Saturday, August 16, 2008

Perfect: Mortal Enemy of Good

I'm not sure if any of you know or would believe this about me, but if I had unlimited time (ok, how about severely less-limited time?), I would be cleaning the cracks and crevices with a Q-tip like a mother-you-know-what. Just so you know. I have the patience for that type of attention to cleanliness, I really do. I just don't have the damn time, lest I forsake sleep or (!) internet time. So instead, I live in clutter and messiness because if I can't clean perfectly, why clean at all? And at the same time, I live in stress up to my earballs because all I do is look around and see mess mess mess and my brain goes into overload and I can't function. I try to clean and instead I wander from room to room leaving trails of barely-started projects in my wake. So, I'm taking a new approach to cleaning and decluttering: it doesn't have to be perfect, it just has to be put the fuck away. Of course, I tell myself all the time that this is the weekend that I'm going to do some serious decluttering.
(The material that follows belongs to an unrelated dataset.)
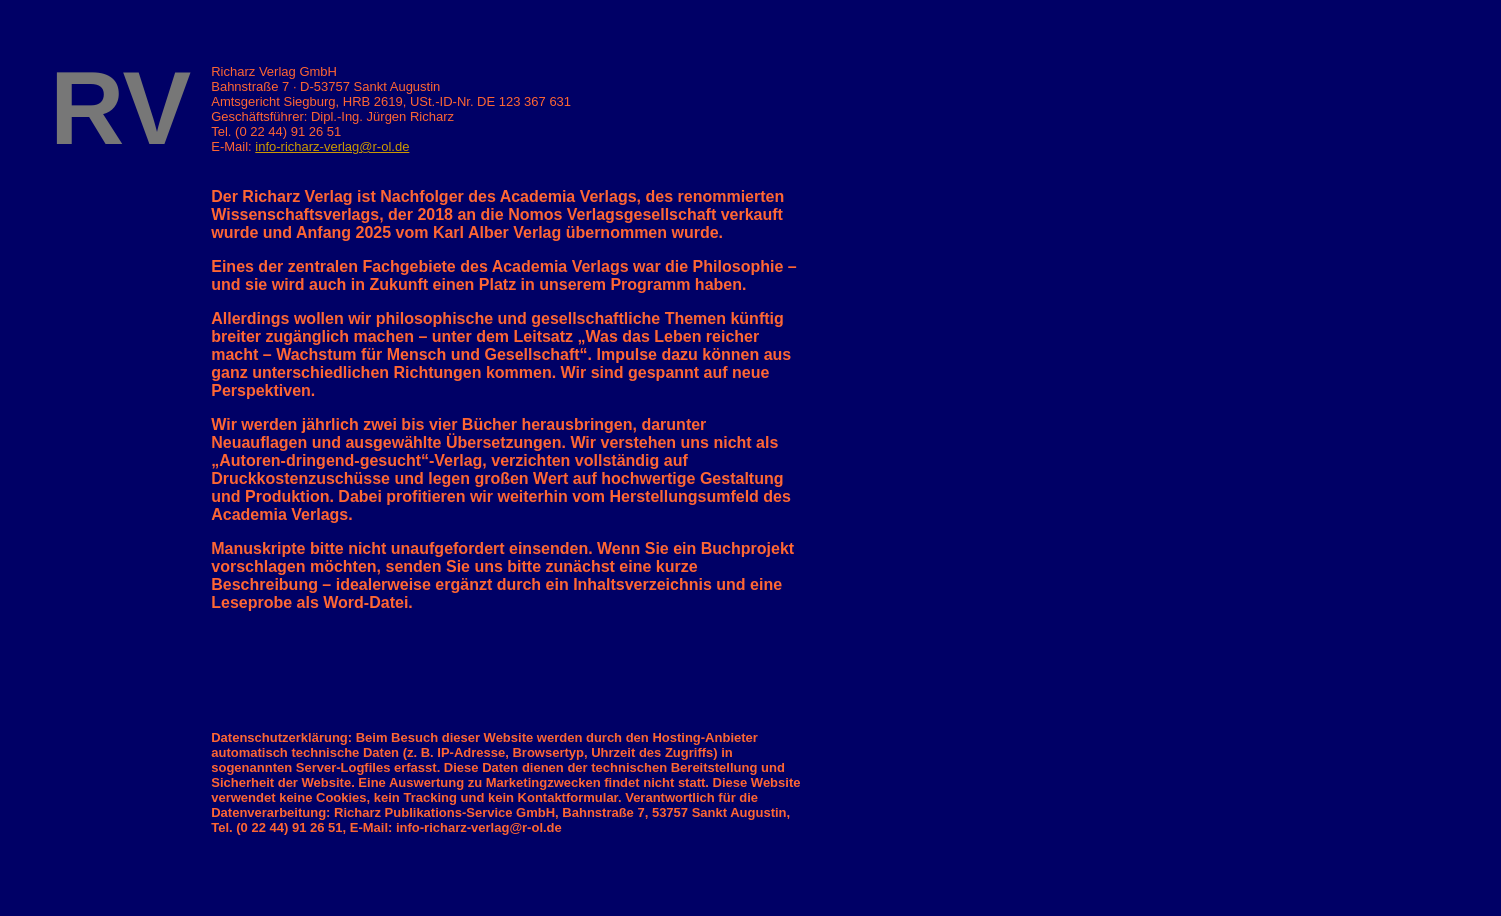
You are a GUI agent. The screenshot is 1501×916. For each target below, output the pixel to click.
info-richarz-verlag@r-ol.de (332, 146)
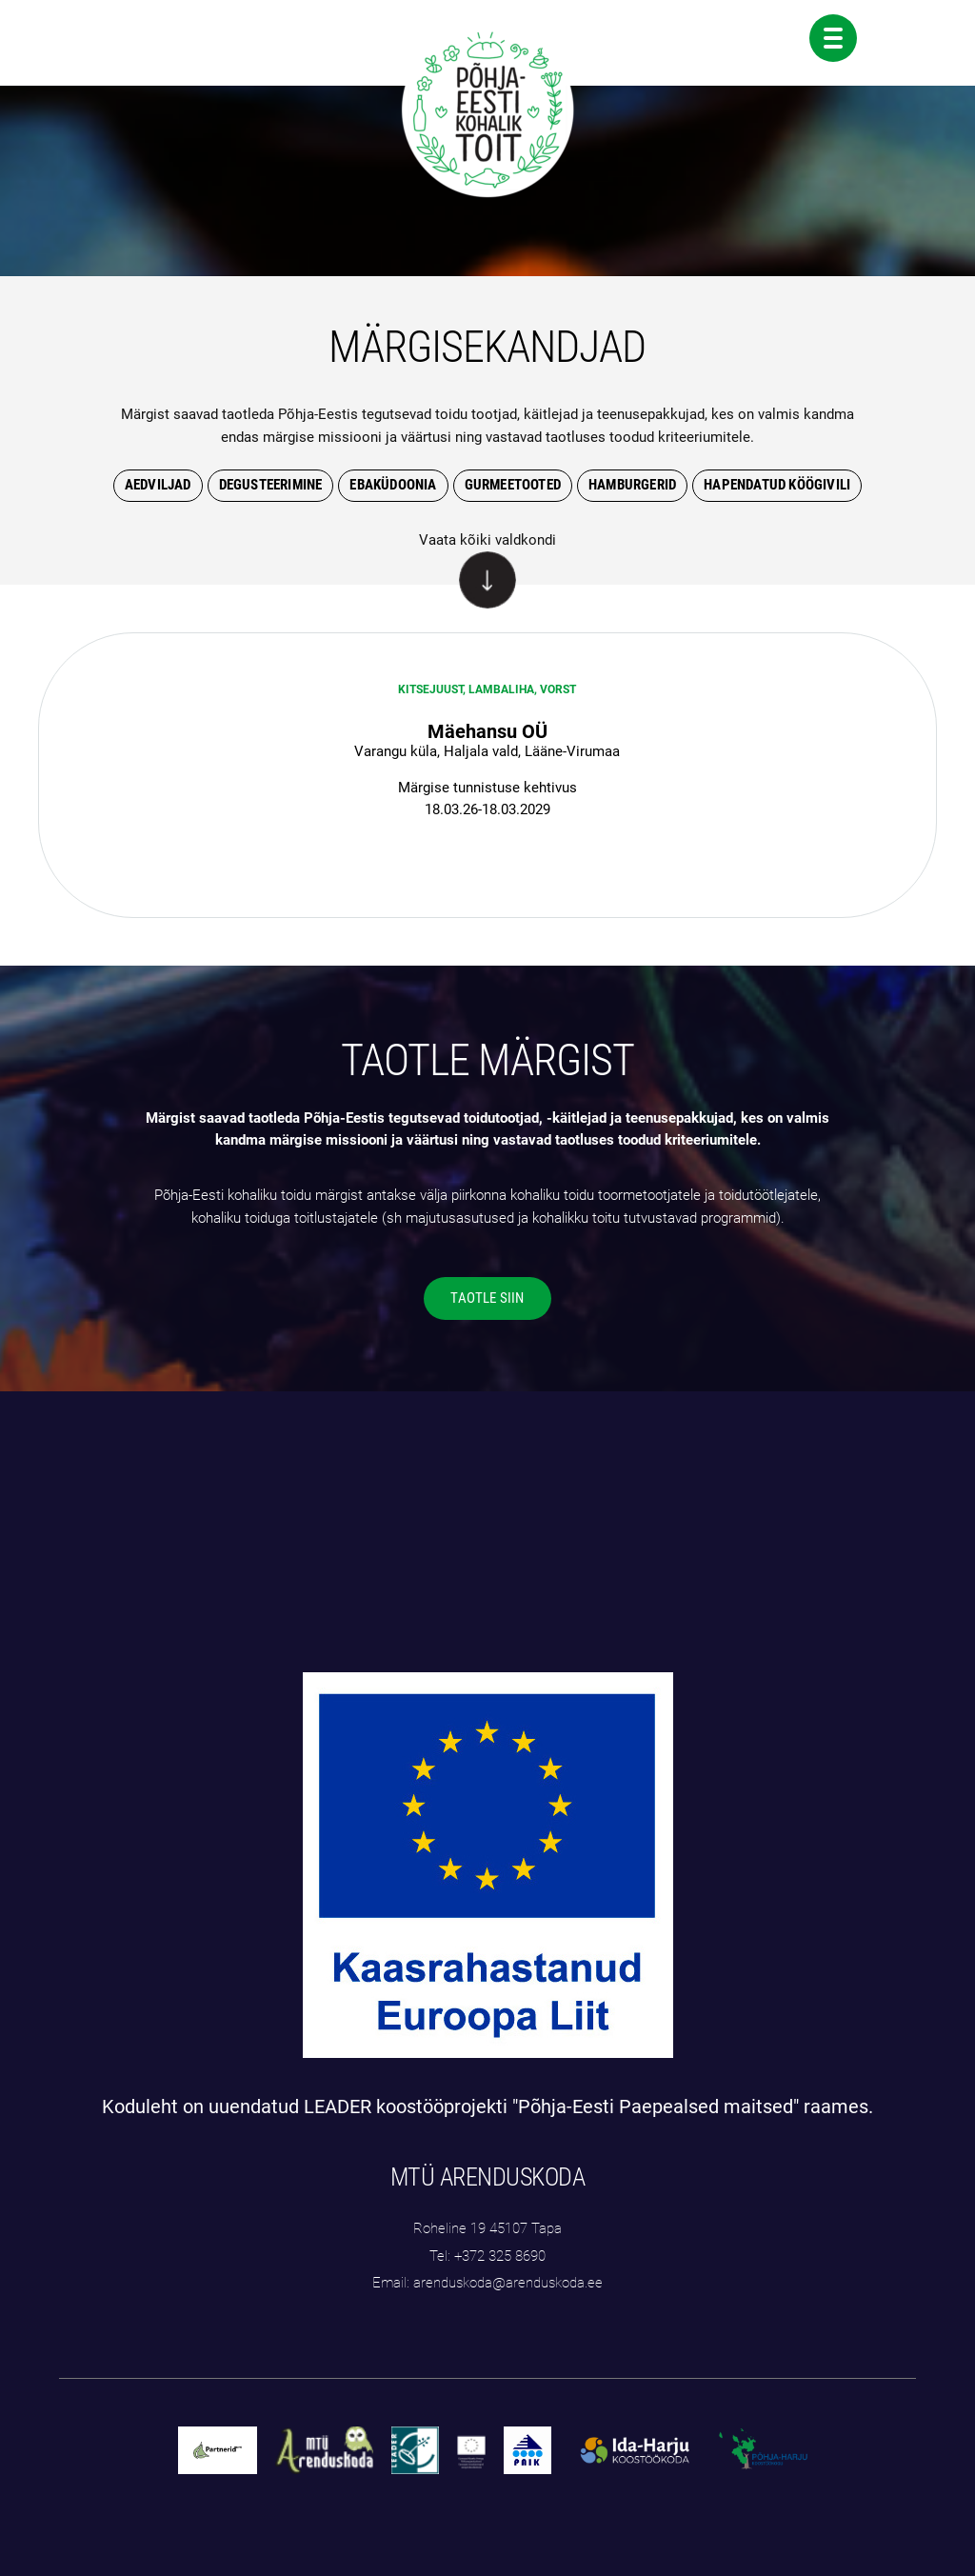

But, with a mess like I have going on here, it's really no weekend project--especially when there are constantly children around who apparently need me to wipe their little butts all the freaking time. Maybe someday I'll have the Container Store existence of my dreams, but for now, I'm just going to settle for good enough. I'll try to keep you apprised of my progress along the way (assuming I make some). (Um, which I will.)